Aristotle's Rhetoric has a long list of
irascible and concupiscence emotions in pairs, each
with its opposite, such as love and hate or joy and
sorrow. A similar listing and grouping is adopted
by Thomas Aquinas in his Summa Theologica.
Other lists are presented by Benedict Spinoza in
his Ethics, Book IV, where they are called
the passions and are treated in relation to human
bondage and freedom. We can also find listings of
the emotions or passions in Francis Bacon, Thomas
Hobbes, and John Locke, and in subsequent writing
by British empirical psychologists, David Hume,
George Berkeley, and J. S. Mill.
A very short list of emotions is presented in
the psychology of William James, where he pays
tribute to Professor C. Lange, a Danish
physiologist, for his contribution to a theory of
emotions that came to be known as the James-Lange
theory.
According to this theory, emotions are
widespread bodily and visceral changes that are
controlled by the sympathetic nervous system.
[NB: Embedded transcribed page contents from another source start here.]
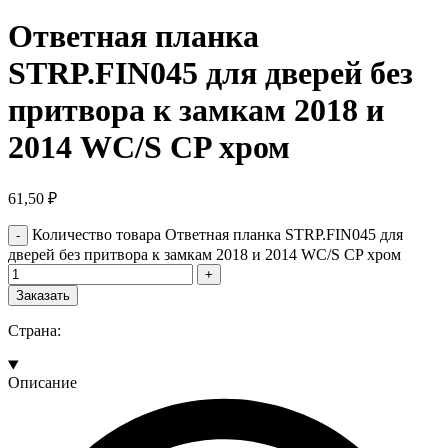
Ответная планка
STRP.FIN045 для дверей без
притвора к замкам 2018 и
2014 WC/S CP хром
61,50
₽
Количество товара Ответная планка STRP.FIN045 для
дверей без притвора к замкам 2018 и 2014 WC/S CP хром
Заказать
Страна:
Описание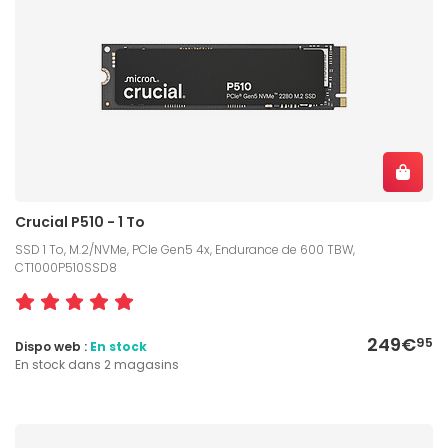
Crucial P510 - 1 To
SSD 1 To, M.2/NVMe, PCIe Gen5 4x, Endurance de 600 TBW,
CT1000P510SSD8
249€
95
Dispo web :
En stock
En stock dans 2 magasins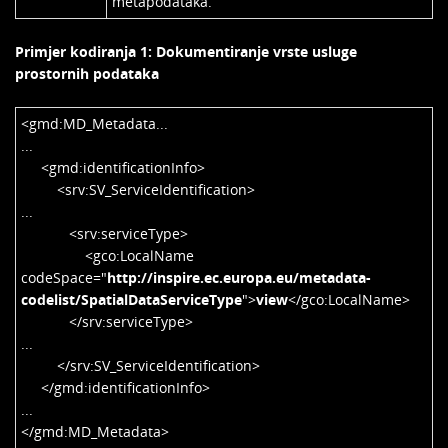
metapodataka.
Primjer kodiranja 1: Dokumentiranje vrste usluge
prostornih podataka
<gmd:MD_Metadata...
...
<gmd:identificationInfo>
<srv:SV_ServiceIdentification>
...
<srv:serviceType>
<gco:LocalName
codeSpace="
http://inspire.ec.europa.eu/metadata-
codelist/SpatialDataServiceType
">
view
</gco:LocalName>
</srv:serviceType>
...
</srv:SV_ServiceIdentification>
</gmd:identificationInfo>
...
</gmd:MD_Metadata>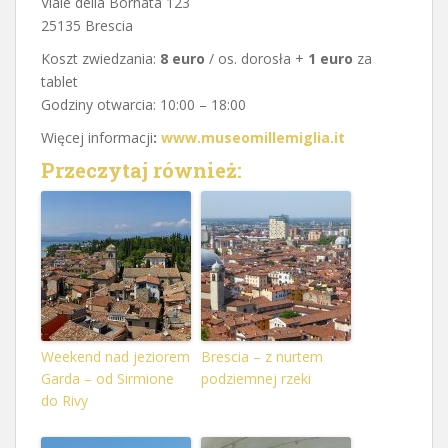
Viale della Bornata 123
25135 Brescia
Koszt zwiedzania:
8 euro
/ os. dorosła +
1 euro
za
tablet
Godziny otwarcia: 10:00 – 18:00
Więcej informacji
:
www.museomillemiglia.it
Przeczytaj również:
Weekend nad jeziorem
Brescia – z nurtem
Garda – od Sirmione
podziemnej rzeki
do Rivy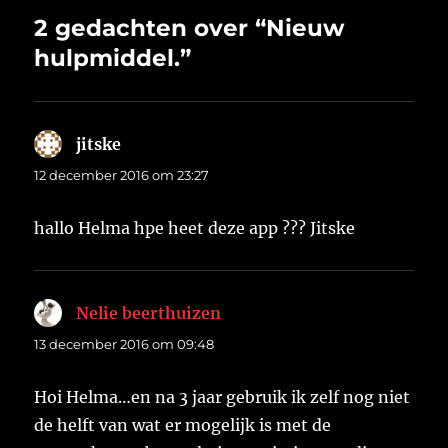
2 gedachten over “Nieuw
hulpmiddel.”
jitske
schreef:
12 december 2016 om 23:27
hallo Helma hpe heet deze app ??? Jitske
Nelie beerthuizen
schreef:
13 december 2016 om 09:48
Hoi Helma…en na 3 jaar gebruik ik zelf nog niet
de helft van wat er mogelijk is met de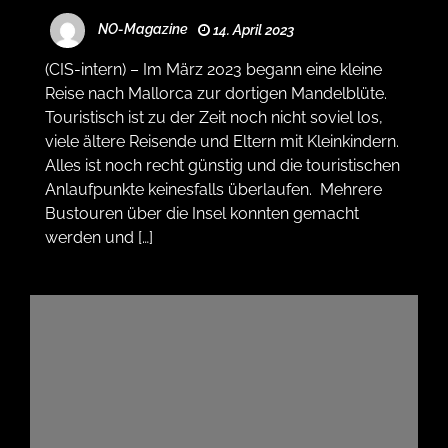
NO-Magazine
14. April 2023
(CIS-intern) – Im März 2023 begann eine kleine
Reise nach Mallorca zur dortigen Mandelblüte.
Touristisch ist zu der Zeit noch nicht soviel los,
viele ältere Reisende und Eltern mit Kleinkindern.
Alles ist noch recht günstig und die touristischen
Anlaufpunkte keinesfalls überlaufen. Mehrere
Bustouren über die Insel konnten gemacht
werden und […]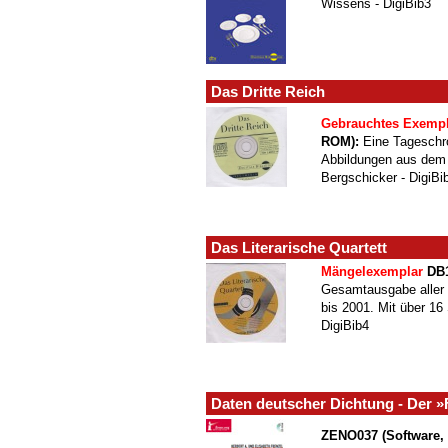
Wissens - DigiBib3
Das Dritte Reich
Gebrauchtes Exempl
ROM):
Eine Tageschro
Abbildungen aus dem 
Bergschicker - DigiBi
Das Literarische Quartett
Mängelexemplar
DB1
Gesamtausgabe aller
bis 2001. Mit über 16
DigiBib4
Daten deutscher Dichtung - Der »
ZENO037 (Software,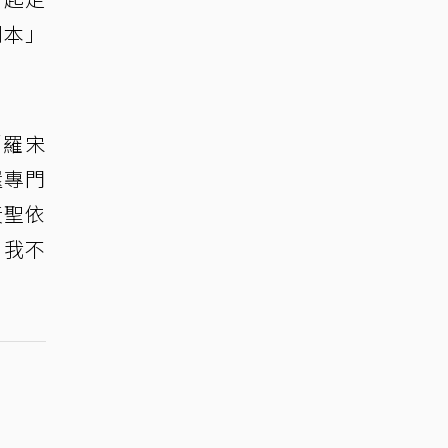
劇本」
「羅宋
還專門
黃聖依
，我不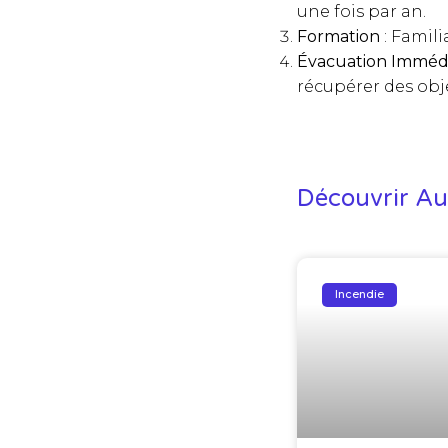
une fois par an.
Formation
: Famili
Évacuation Imméd
récupérer des obj
Découvrir Aus
Incendie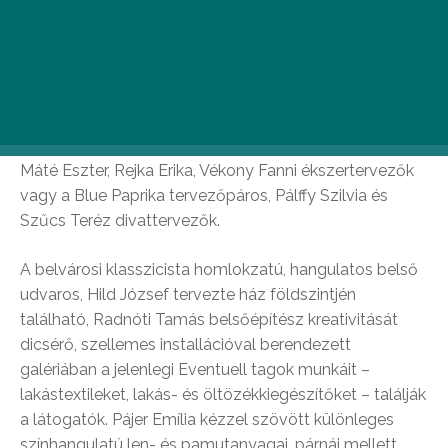
Az eltelt évtizedek alatt több olyan tehetséges és
ismert tervező kapcsolódott be a csoport munkájába,
mint Csíkszentmihályi Réka, Harmati Hedvig, Lőrincz V
Gabi, Páger Bernadett textiltervezők, Bodor Bernadett,
Gera Noémi, Király Fanni, Lőrincz Réka, Majoros Kata,
Máté Eszter, Rejka Erika, Vékony Fanni ékszertervezők
vagy a Blue Paprika tervezőpáros, Pálffy Szilvia és
Szűcs Teréz divattervezők.
A belvárosi klasszicista homlokzatú, hangulatos belső
udvaros, Hild József tervezte ház földszintjén
található, Radnóti Tamás belsőépítész kreativitását
dicsérő, szellemes installációval berendezett
galériában a jelenlegi Eventuell tagok munkáit –
lakástextileket, lakás- és öltözékkiegészítőket – találják
a látogatók. Pájer Emília kézzel szövött különleges
színhangulatú len- és pamutanyagai, párnái mellett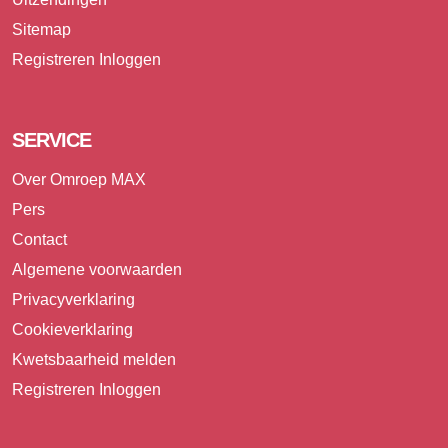
Sitemap
Registreren
Inloggen
SERVICE
Over Omroep MAX
Pers
Contact
Algemene voorwaarden
Privacyverklaring
Cookieverklaring
Kwetsbaarheid melden
Registreren
Inloggen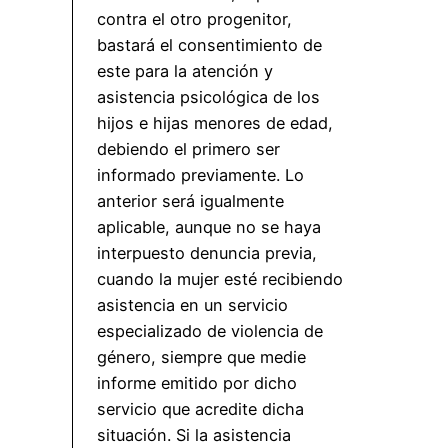
contra el otro progenitor,
bastará el consentimiento de
este para la atención y
asistencia psicológica de los
hijos e hijas menores de edad,
debiendo el primero ser
informado previamente. Lo
anterior será igualmente
aplicable, aunque no se haya
interpuesto denuncia previa,
cuando la mujer esté recibiendo
asistencia en un servicio
especializado de violencia de
género, siempre que medie
informe emitido por dicho
servicio que acredite dicha
situación. Si la asistencia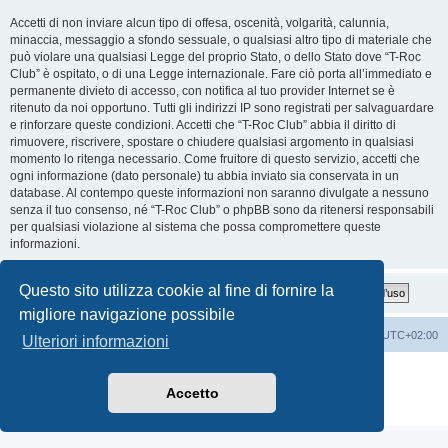
Accetti di non inviare alcun tipo di offesa, oscenità, volgarità, calunnia,
minaccia, messaggio a sfondo sessuale, o qualsiasi altro tipo di materiale che
può violare una qualsiasi Legge del proprio Stato, o dello Stato dove “T-Roc
Club” è ospitato, o di una Legge internazionale. Fare ciò porta all’immediato e
permanente divieto di accesso, con notifica al tuo provider Internet se è
ritenuto da noi opportuno. Tutti gli indirizzi IP sono registrati per salvaguardare
e rinforzare queste condizioni. Accetti che “T-Roc Club” abbia il diritto di
rimuovere, riscrivere, spostare o chiudere qualsiasi argomento in qualsiasi
momento lo ritenga necessario. Come fruitore di questo servizio, accetti che
ogni informazione (dato personale) tu abbia inviato sia conservata in un
database. Al contempo queste informazioni non saranno divulgate a nessuno
senza il tuo consenso, né “T-Roc Club” o phpBB sono da ritenersi responsabili
per qualsiasi violazione al sistema che possa compromettere queste
informazioni.
Questo sito utilizza cookie al fine di fornire la
migliore navigazione possibile
T-Roc Club
T-Roc Club
Tutti gli orari sono
UTC+02:00
Ulteriori informazioni
Creato da
phpBB
® Forum Software © phpBB Limited
Traduzione Italiana
phpBB-Italia.it
Accetto
Privacy
|
Condizioni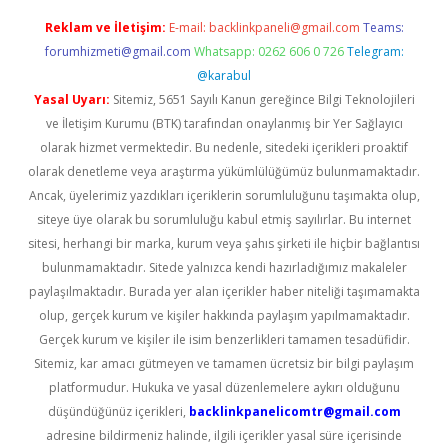
Reklam ve İletişim:
E-mail:
backlinkpaneli@gmail.com
Teams:
forumhizmeti@gmail.com
Whatsapp: 0262 606 0 726
Telegram:
@karabul
Yasal Uyarı:
Sitemiz, 5651 Sayılı Kanun gereğince Bilgi Teknolojileri
ve İletişim Kurumu (BTK) tarafından onaylanmış bir Yer Sağlayıcı
olarak hizmet vermektedir. Bu nedenle, sitedeki içerikleri proaktif
olarak denetleme veya araştırma yükümlülüğümüz bulunmamaktadır.
Ancak, üyelerimiz yazdıkları içeriklerin sorumluluğunu taşımakta olup,
siteye üye olarak bu sorumluluğu kabul etmiş sayılırlar. Bu internet
sitesi, herhangi bir marka, kurum veya şahıs şirketi ile hiçbir bağlantısı
bulunmamaktadır. Sitede yalnızca kendi hazırladığımız makaleler
paylaşılmaktadır. Burada yer alan içerikler haber niteliği taşımamakta
olup, gerçek kurum ve kişiler hakkında paylaşım yapılmamaktadır.
Gerçek kurum ve kişiler ile isim benzerlikleri tamamen tesadüfidir.
Sitemiz, kar amacı gütmeyen ve tamamen ücretsiz bir bilgi paylaşım
platformudur. Hukuka ve yasal düzenlemelere aykırı olduğunu
düşündüğünüz içerikleri,
backlinkpanelicomtr@gmail.com
adresine bildirmeniz halinde, ilgili içerikler yasal süre içerisinde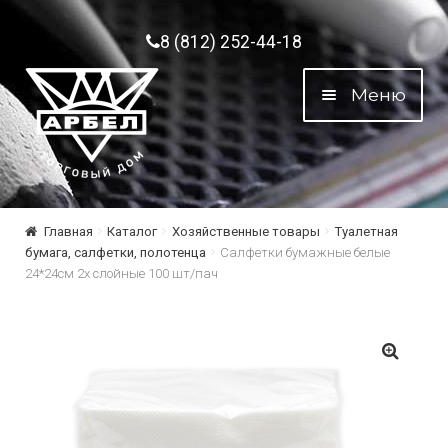
Перейти к навигации
Перейти к содержимому
8 (812) 252-44-18
Меню
Главная
Каталог
Хозяйственные товары
Туалетная
бумага, салфетки, полотенца
Салфетки бумажные белые
24*24см 2х слойные 100 шт/пач
🔍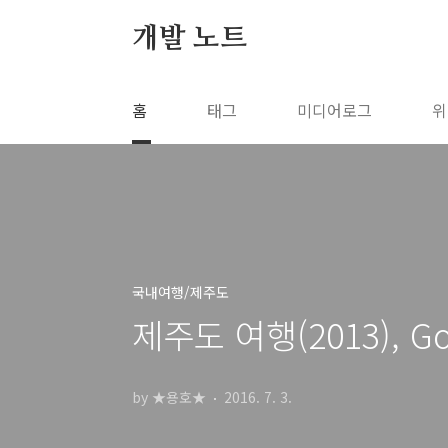
본문 바로가기
개발 노트
홈
태그
미디어로그
위
국내여행/제주도
제주도 여행(2013), G
by ★용호★
2016. 7. 3.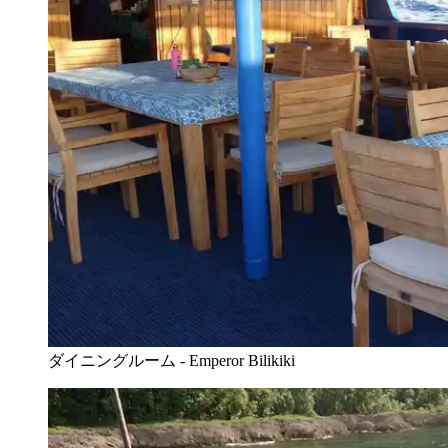
ダイニングルーム - Emperor Bilikiki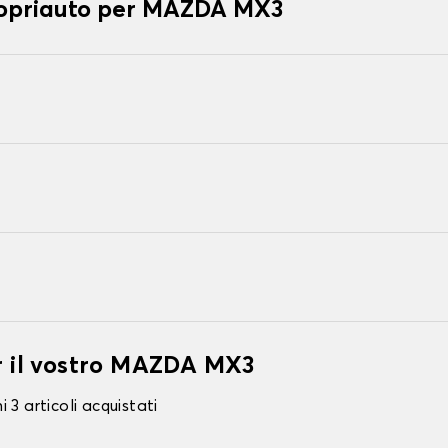
 copriauto per MAZDA MX3
er il vostro MAZDA MX3
 3 articoli acquistati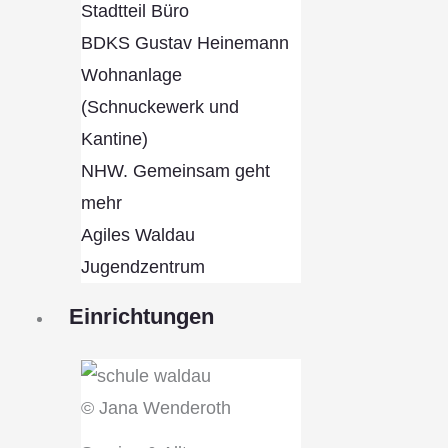
Stadtteil Büro
BDKS Gustav Heinemann
Wohnanlage
(Schnuckewerk und
Kantine)
NHW. Gemeinsam geht
mehr
Agiles Waldau
Jugendzentrum
Einrichtungen
© Jana Wenderoth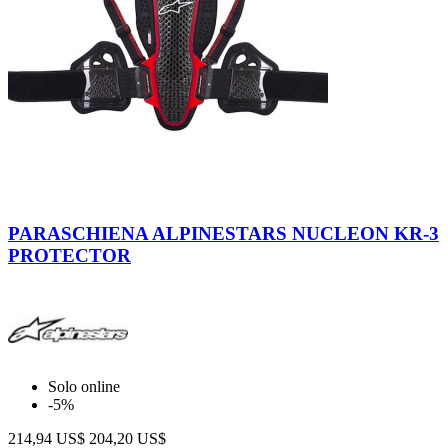
Smoke-
Black-
PARASCHIENA ALPINESTARS NUCLEON KR-3
Red
PROTECTOR
Solo online
-5%
214,94 US$
204,20 US$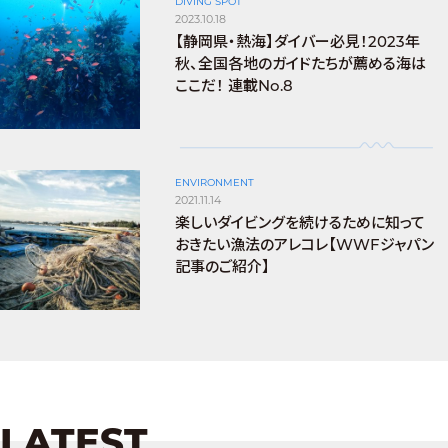
DIVING SPOT
2023.10.18
【静岡県・熱海】ダイバー必見！2023年
秋、全国各地のガイドたちが薦める海は
ここだ！ 連載No.8
ENVIRONMENT
2021.11.14
楽しいダイビングを続けるために知って
おきたい漁法のアレコレ【WWFジャパン
記事のご紹介】
LATEST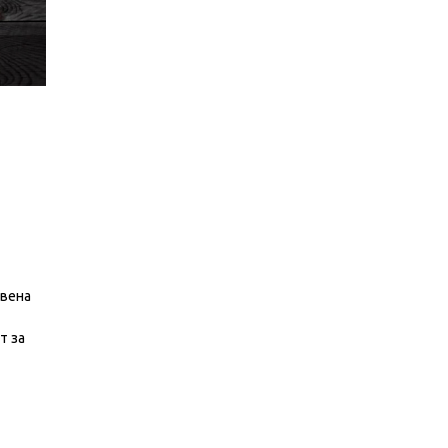
твена
т за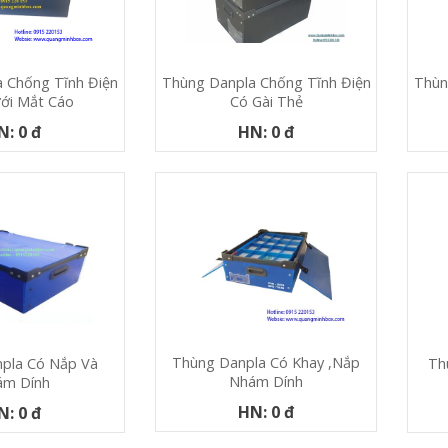
 Chống Tĩnh Điện
Thùn
Thùng Danpla Chống Tĩnh Điện
ới Mắt Cáo
Có Gài Thẻ
N: 0 đ
HN: 0 đ
Thùng Danpla Có Khay ,nắp
Th
pla Có Nắp Và
Nhám Dính
ám Dính
HN: 0 đ
N: 0 đ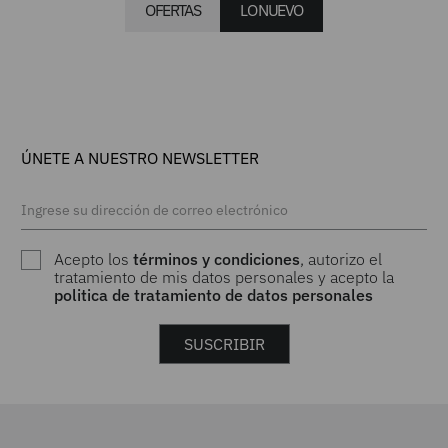
OFERTAS
LO NUEVO
$
134
.
900
$
389
.
900
Boxer para hombre pack x2
Calzado blanco para mujer
OXFORD JEANS
OXFORD JEANS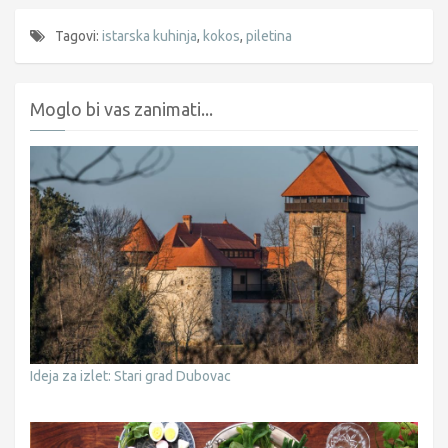
Tagovi:
istarska kuhinja
,
kokos
,
piletina
Moglo bi vas zanimati...
Ideja za izlet: Stari grad Dubovac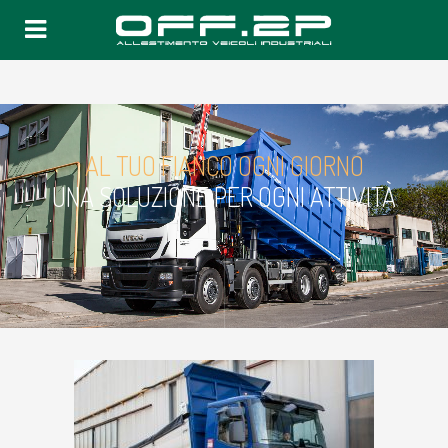
AL TUO FIANCO OGNI GIORNO
UNA SOLUZIONE PER OGNI ATTIVITÀ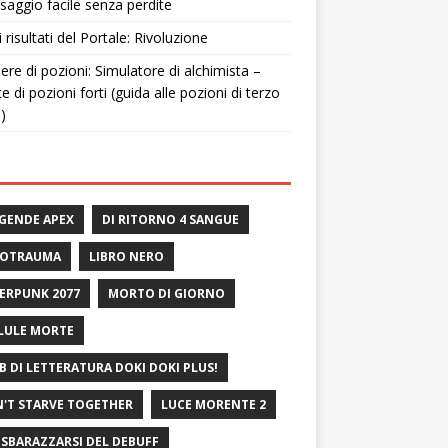
saggio facile senza perdite
i risultati del Portale: Rivoluzione
ere di pozioni: Simulatore di alchimista –
te di pozioni forti (guida alle pozioni di terzo
o)
GENDE APEX
DI RITORNO 4 SANGUE
ROTRAUMA
LIBRO NERO
ERPUNK 2077
MORTO DI GIORNO
LULE MORTE
B DI LETTERATURA DOKI DOKI PLUS!
'T STARVE TOGETHER
LUCE MORENTE 2
 SBARAZZARSI DEL DEBUFF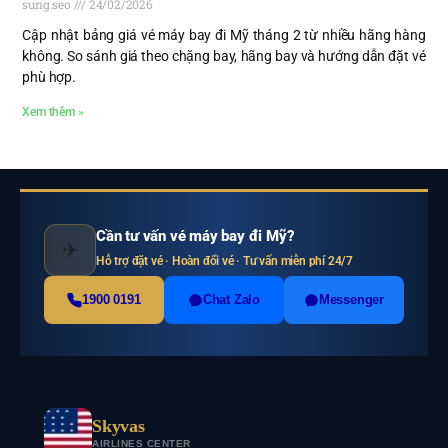
sung.seo
24/02/2026
Cập nhật bảng giá vé máy bay đi Mỹ tháng 2 từ nhiều hãng hàng
không. So sánh giá theo chặng bay, hãng bay và hướng dẫn đặt vé
phù hợp.
Xem thêm »
Cần tư vấn vé máy bay đi Mỹ?
✈
Hỗ trợ đặt vé · Hoàn đổi vé · Tư vấn miễn phí 24/7
1900 0191
Chat Zalo
Messenger
Skyvas
AIRLINES CENTER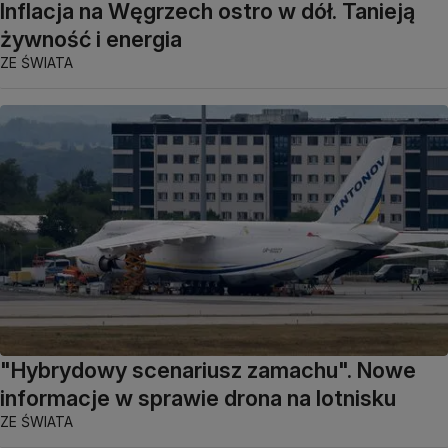
Inflacja na Węgrzech ostro w dół. Tanieją
żywność i energia
ZE ŚWIATA
"Hybrydowy scenariusz zamachu". Nowe
informacje w sprawie drona na lotnisku
ZE ŚWIATA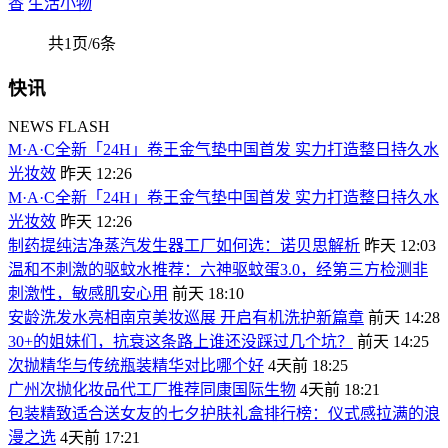
香
生活小物
共1页/6条
快讯
NEWS FLASH
M·A·C全新「24H」卷王金气垫中国首发 实力打造整日持久水
光妆效
昨天 12:26
M·A·C全新「24H」卷王金气垫中国首发 实力打造整日持久水
光妆效
昨天 12:26
制药提纯洁净蒸汽发生器工厂如何选：诺贝思解析
昨天 12:03
温和不刺激的驱蚊水推荐：六神驱蚊蛋3.0，经第三方检测非
刺激性，敏感肌安心用
前天 18:10
安龄洗发水亮相南京美妆巡展 开启有机洗护新篇章
前天 14:28
30+的姐妹们，抗衰这条路上谁还没踩过几个坑？
前天 14:25
次抛精华与传统瓶装精华对比哪个好
4天前 18:25
广州次抛化妆品代工厂推荐同康国际生物
4天前 18:21
包装精致适合送女友的七夕护肤礼盒排行榜：仪式感拉满的浪
漫之选
4天前 17:21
This
widespread neurological and physiological commotion
includes such things as pupillary dilation, changes
in the respiratory system and in the psycho
galvanic system (electricity in the epidermis),
presence of adrenaline in the blood stream, and
changes in the pulse. This complex state of
changes, occurring simultaneously and accompanied
by bodily movements of attack and withdrawal,
constitutes an emotion, strictly speaking.
With two exceptions, all emotions are alike in
their visceral components, differing only in the
bodily actions of attack and withdrawal. Anger or
rage is one of them, and fright or fear is another.
They are alike viscerally but they are
differentiated in the acts of attack and withdrawal
that accom-pany the same visceral commotion.
Two exceptions are grief, on the one hand, and
sexual orgasm on the other hand, these two have no
opposites. There is no emotion of joy or one of
love. Most of the so-called emotions (listed and
grouped by the philosophers from Aristotle,
Aquinas, Spinoza, and the British empirical
psychologists, until we get to the psychology of
William James and to the James' Lange theory of the
emotions) are mild feeling, sentiments, or affects
that involve no physiological, neurological, or
visceral components.
I have little hope that people generally will
give up making long lists of the emotions that fill
the pages of literature. These lists belong to
poetry, not to scientific physiology and neurology.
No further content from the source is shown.